* **Task goal**: Restate the listing below word for word, pictures excluded.

* **Dataset excerpts**:
————————

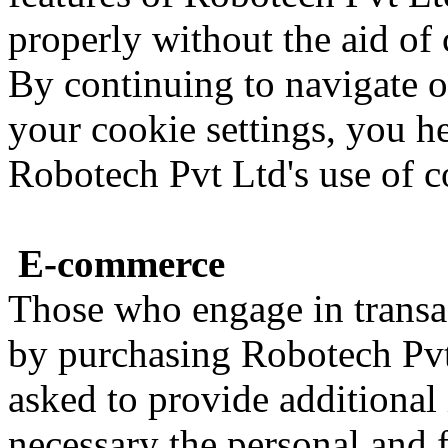
properly without the aid of 
By continuing to navigate 
your cookie settings, you 
Robotech Pvt Ltd's use of c
E-commerce
Those who engage in transa
by purchasing Robotech Pvt 
asked to provide additional
necessary the personal and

————————

* **Answer section**:
properly without the aid of 
By continuing to navigate 
your cookie settings, you 
Robotech Pvt Ltd's use of c
E-commerce
Those who engage in transa
by purchasing Robotech Pvt 
asked to provide additional
necessary the personal and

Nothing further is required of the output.